The bed material 16 injected into the lift pipe 66 is lifted by the vertical air flow to the disengagement vessel 76 where the bed material is separated from the transport air. The bed material flow down into the heat exchanger 78 where it is cooled. A fluid bed heat exchanger is shown transferring heat to steam tubes 80 buried in the bed. Fluidization air is supplied through inlet port 82 and distribution plate 84, and heated dusty air is expelled through sand return pipe 46 and upwardly through opening 86 into the freeboard directly over the solid waste feed zone 32. The bed material may be cooled by any other conventional technique. The heated air, at 1000° F., is a very active oxidant and is transmitted through a duct 88 and injected over the bed through nozzles 90 to aid in the combustion of any fuel rich gases that may have evolved from the bed. The location of the nozzles can be moved to any area over the bed where fule rich gases exist. During lift the bed material (starting at about 1450° F.) is cooled by the lift air (starting at about 150° F.) in concurrent heat transfer. During the transport, the bed material is cooled several hundred degrees while the lift air is heated to perhaps 1000° F.
The range of fluid bed operating temperatures is 1300° F. to 1550° F. with 1450° F. being the best choice. At the lower temperatures combustion efficiency degrades while at the highest temperature glass softens and causes the fluidizing action of the bed to become sluggish, or to stop. Some combustion of fuel vapor above the fluid bed is to be expected, usually resulting in a temperature increase of 100° F. to 150° F. above the fluid bed temperature, hence exit gas temperature above a 1450° F. bed will be about 1550° F.-1600° F.
In addition to heat exchanger 78 used with the disengagement vessel outflow, I propose the use of steam tubes 92 directly in the fluid bed. Although it is impossible to put steam tubes throughout the fluid bed to remove heat, because the oversized inerts 57 moving through the fluid bed would shortly destroy the tubes due to impact, the tubes 92 may be mounted around the outside wall of the combustion chamber 12 to take advantage of the high heat transfer coefficients (up to five times higher) of tubes in contact with the turbulent fluid bed.
All of the hot gas leaving the fluid bed 16, opening 86 and nozzles 90 passes through the convection tube bank 94 where it is cooled and the heat is transferred for the purpose of making saturated steam or superheated steam.

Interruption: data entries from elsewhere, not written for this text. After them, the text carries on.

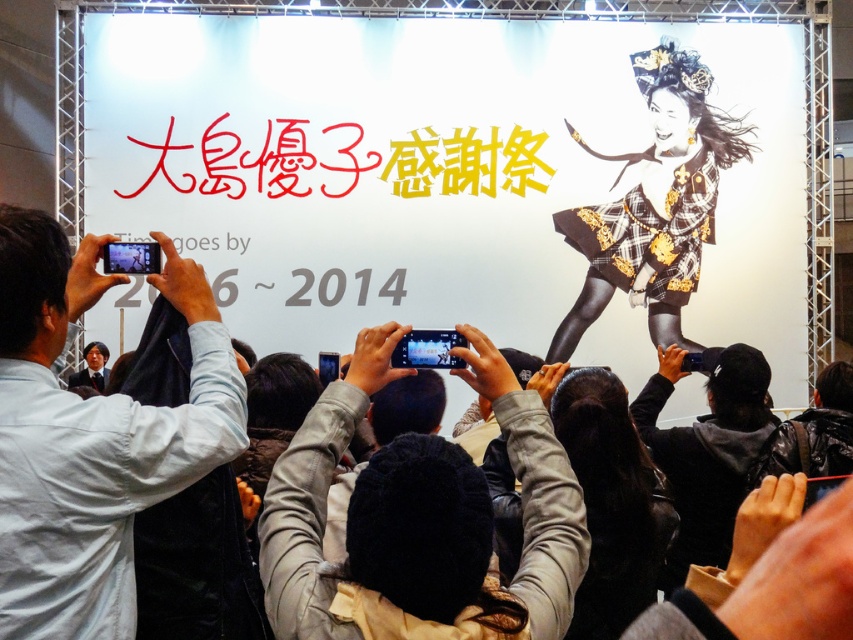 You are a photographer at the event and need to capture a shot that includes both the leather jacket at center and the black leather jacket at lower right. Which jacket should you position on the left side of your frame to ensure both are visible?

The leather jacket at center is positioned on the left side of the black leather jacket at lower right, so to include both in the frame, position the leather jacket at center on the left side of your frame.

You are a photographer at the event and want to ensure both the matte black dress at upper right and the white shirt at left are visible in your shot. Given their sizes, which one might you need to adjust your camera angle to include fully?

The matte black dress at upper right is taller than the white shirt at left, so you might need to adjust your camera angle to accommodate its height to ensure it fits fully in the frame.

From the picture: You are standing in the crowd at the Yuko Oshima Appreciation Festival. You notice two points marked in the scene. The first point is at coordinates approximately (436, 452), and the second is at (685, 499). If you were to walk directly toward the banner, which point would you reach first?

Point at coordinates (436, 452) is closer to the viewer than point at (685, 499), so you would reach the point at (436, 452) first when moving toward the banner. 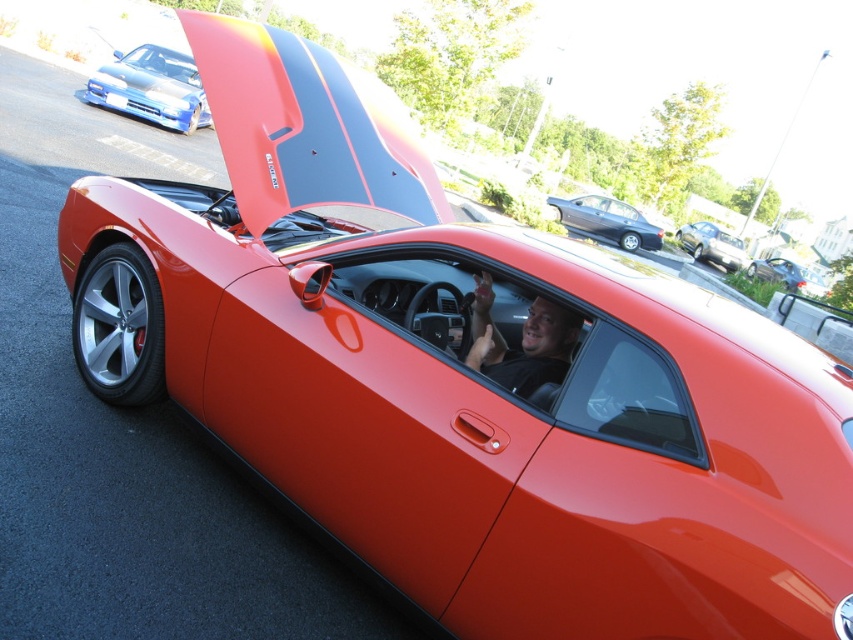 Consider the image. You are a photographer trying to capture a wide shot of the scene. You need to ensure that both the blue glossy sports car at upper left and the metallic gray sedan at center are fully visible in your frame. Given their heights, which car might require you to adjust your camera angle to avoid cropping its top?

The metallic gray sedan at center is taller than the blue glossy sports car at upper left, so you might need to adjust your camera angle to avoid cropping the top of the metallic gray sedan at center.

You are a parking attendant who needs to fit a new car into the parking spot between the blue glossy sports car at upper left and the metallic gray sedan at center. The new car is 1.8 meters wide. Can the new car fit in the space between them?

The blue glossy sports car at upper left has a lesser width compared to metallic gray sedan at center. Since the sports car is narrower, the space between them might accommodate the new car, but exact dimensions are needed for confirmation.

You are a delivery person trying to park your van between the shiny metallic hood at upper center and the blue glossy sports car at upper left. Can your van, which is 2 meters long, fit in the space between them?

The shiny metallic hood at upper center is shorter than the blue glossy sports car at upper left. Since the hood is shorter, the space between them might be narrower than 2 meters. Therefore, the van may not fit comfortably between the shiny metallic hood at upper center and the blue glossy sports car at upper left. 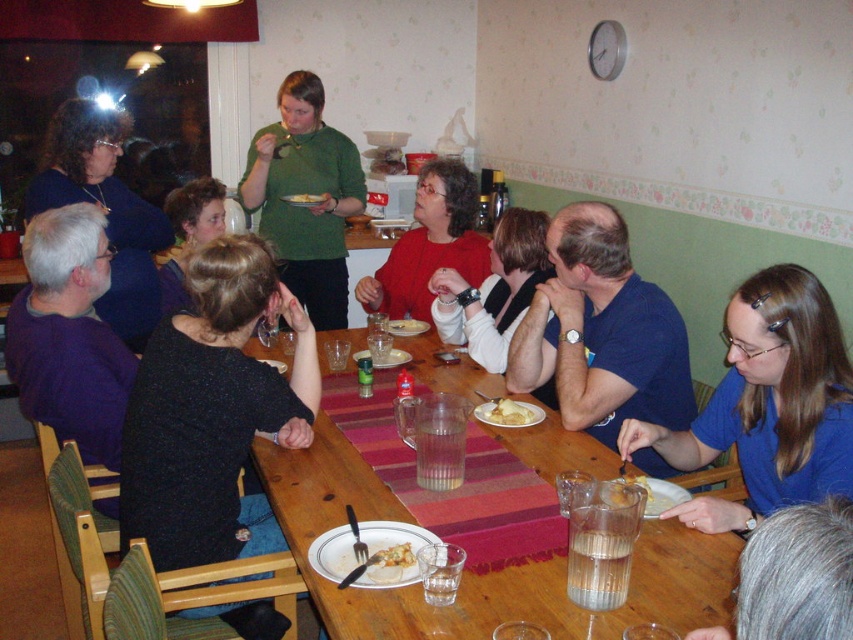 Consider the image. You are standing at the dining table in the image and want to move from the point at coordinates point (511, 589) to the point at coordinates point (772, 483). Which direction should you move to get closer to your destination?

To move from point (511, 589) to point (772, 483), you should move upward because point (511, 589) is in front of point (772, 483), indicating that the destination is behind the starting point.

In the scene described, there is a point labeled as point [105,211]. Which object in the image corresponds to this coordinate?

The point [105,211] corresponds to the matte black sweater at upper left. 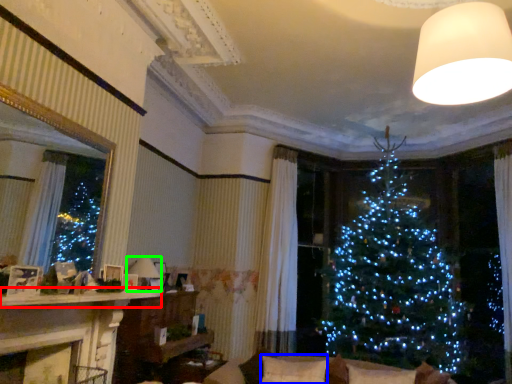 Question: Considering the real-world distances, which object is closest to mantle (highlighted by a red box)? pillow (highlighted by a blue box) or lamp (highlighted by a green box).

Choices:
 (A) pillow
 (B) lamp

Answer: (B) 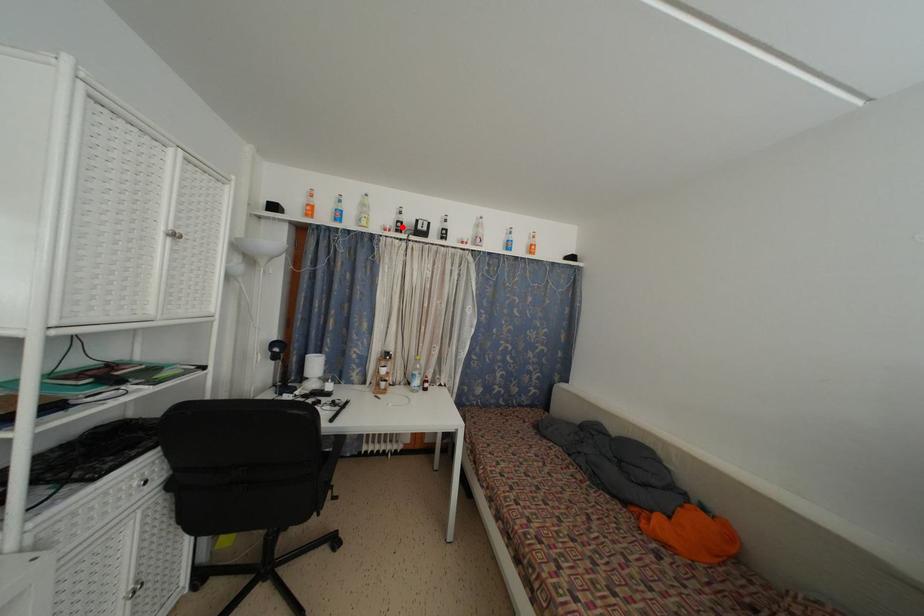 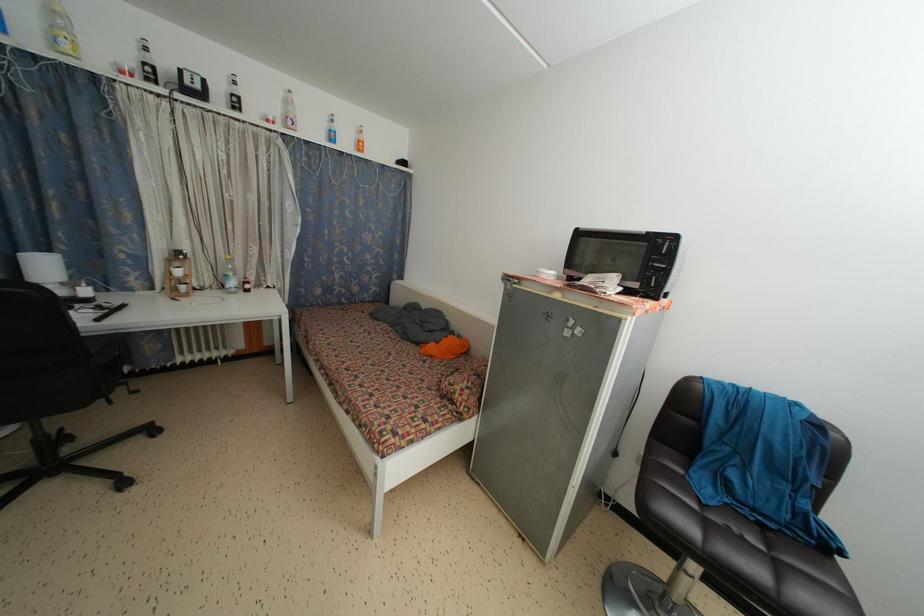 The point at the highlighted location is marked in the first image. Where is the corresponding point in the second image?

(149, 70) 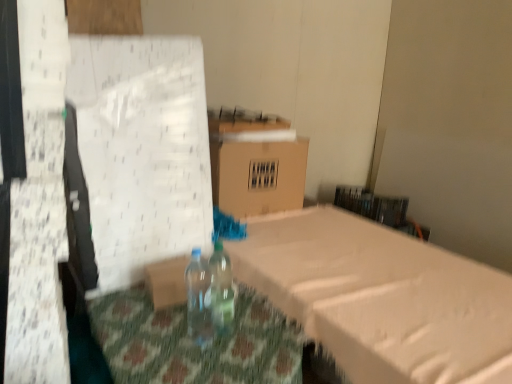 Question: Does brown cardboard box at center lie in front of transparent plastic bottle at center, the first bottle when ordered from right to left?

Choices:
 (A) yes
 (B) no

Answer: (B)

Question: Is brown cardboard box at center thinner than transparent plastic bottle at center, the first bottle when ordered from right to left?

Choices:
 (A) yes
 (B) no

Answer: (B)

Question: From the image's perspective, is brown cardboard box at center on transparent plastic bottle at center, the 2th bottle when ordered from left to right?

Choices:
 (A) no
 (B) yes

Answer: (B)

Question: Is brown cardboard box at center placed right next to transparent plastic bottle at center, the 2th bottle when ordered from left to right?

Choices:
 (A) no
 (B) yes

Answer: (A)

Question: Does brown cardboard box at center have a larger size compared to transparent plastic bottle at center, the first bottle when ordered from right to left?

Choices:
 (A) no
 (B) yes

Answer: (B)

Question: Is brown cardboard box at center wider or thinner than translucent plastic bottle at center, which is the second bottle in right-to-left order?

Choices:
 (A) wide
 (B) thin

Answer: (A)

Question: Based on their sizes in the image, would you say brown cardboard box at center is bigger or smaller than translucent plastic bottle at center, the 1th bottle from the left?

Choices:
 (A) small
 (B) big

Answer: (B)

Question: From a real-world perspective, is brown cardboard box at center physically located above or below translucent plastic bottle at center, which is the second bottle in right-to-left order?

Choices:
 (A) below
 (B) above

Answer: (B)

Question: Is brown cardboard box at center inside the boundaries of translucent plastic bottle at center, which is the second bottle in right-to-left order, or outside?

Choices:
 (A) outside
 (B) inside

Answer: (A)

Question: Is transparent plastic bottle at center, the 2th bottle when ordered from left to right, to the left or to the right of brown cardboard box at center in the image?

Choices:
 (A) right
 (B) left

Answer: (B)

Question: Is transparent plastic bottle at center, the 2th bottle when ordered from left to right, spatially inside brown cardboard box at center, or outside of it?

Choices:
 (A) outside
 (B) inside

Answer: (A)

Question: In terms of size, does transparent plastic bottle at center, the first bottle when ordered from right to left, appear bigger or smaller than brown cardboard box at center?

Choices:
 (A) small
 (B) big

Answer: (A)

Question: Considering their positions, is transparent plastic bottle at center, the 2th bottle when ordered from left to right, located in front of or behind brown cardboard box at center?

Choices:
 (A) behind
 (B) front

Answer: (B)

Question: Does point (232, 322) appear closer or farther from the camera than point (196, 253)?

Choices:
 (A) closer
 (B) farther

Answer: (B)

Question: Is transparent plastic bottle at center, the first bottle when ordered from right to left, to the left or to the right of translucent plastic bottle at center, which is the second bottle in right-to-left order, in the image?

Choices:
 (A) left
 (B) right

Answer: (B) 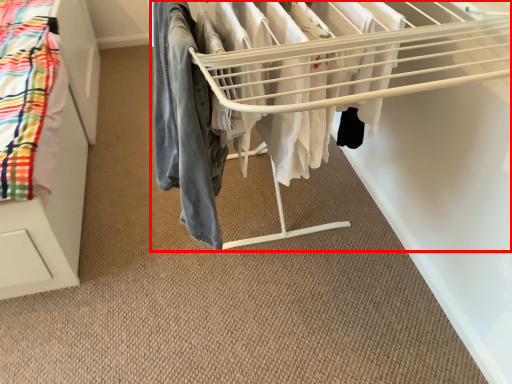 Question: In this image, where is bunk bed (annotated by the red box) located relative to clothing?

Choices:
 (A) right
 (B) left

Answer: (A) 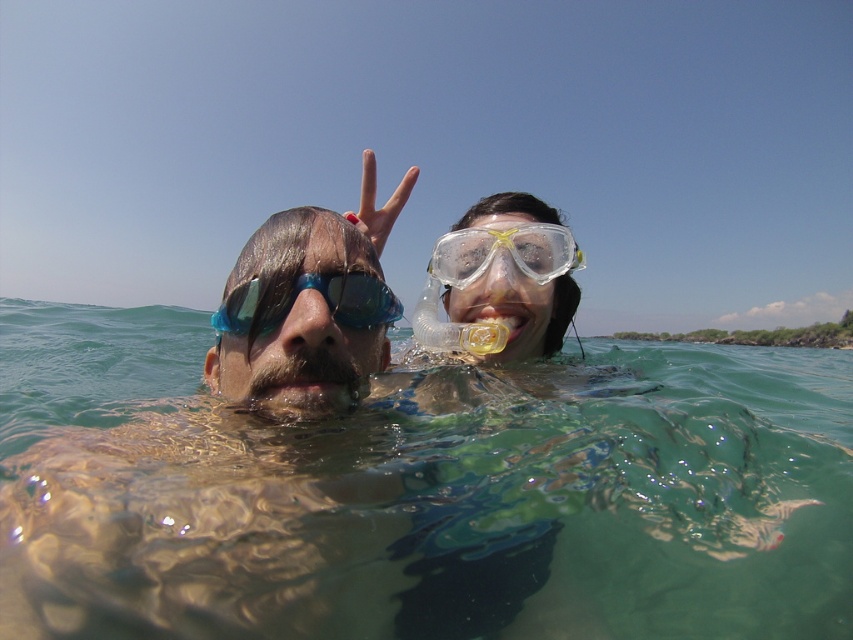 You are a snorkeler preparing to dive into the water. You see the clear water at center and the clear plastic goggles at upper right. Which one would you reach first when entering the water?

The clear water at center is in front of the clear plastic goggles at upper right, so you would reach the clear water at center first when entering the water.

You are a photographer taking a picture of the blue reflective goggles at center and the clear plastic goggles at upper right. Which pair of goggles will appear larger in the photo?

The blue reflective goggles at center will appear larger in the photo because they are closer to the viewer than the clear plastic goggles at upper right.

You are a swimmer who wants to choose between the blue reflective goggles at center and the clear plastic goggles at upper right. Which pair has a smaller width?

The blue reflective goggles at center has a lesser width compared to clear plastic goggles at upper right, so the blue reflective goggles at center is the smaller one.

Cooled combustion gases laden with dust are removed from the combustor through the opening 96 by an induced draft fan (not shown) and passed through a baghouse (not shown) or equivalent device to remove the particulate prior to being expelled to the atmosphere. No wet scrubbing of the flue gas is required to remove residual acid gas pollutants as their suppression occurs entirely within the fluid bed combustor.
It should be understood that the present disclosure has been made only by way of example, and that numerous changes in details of construction and the combination and arrangement of parts may be resorted to without departing from the true spirit and scope of the invention as hereinafter claimed.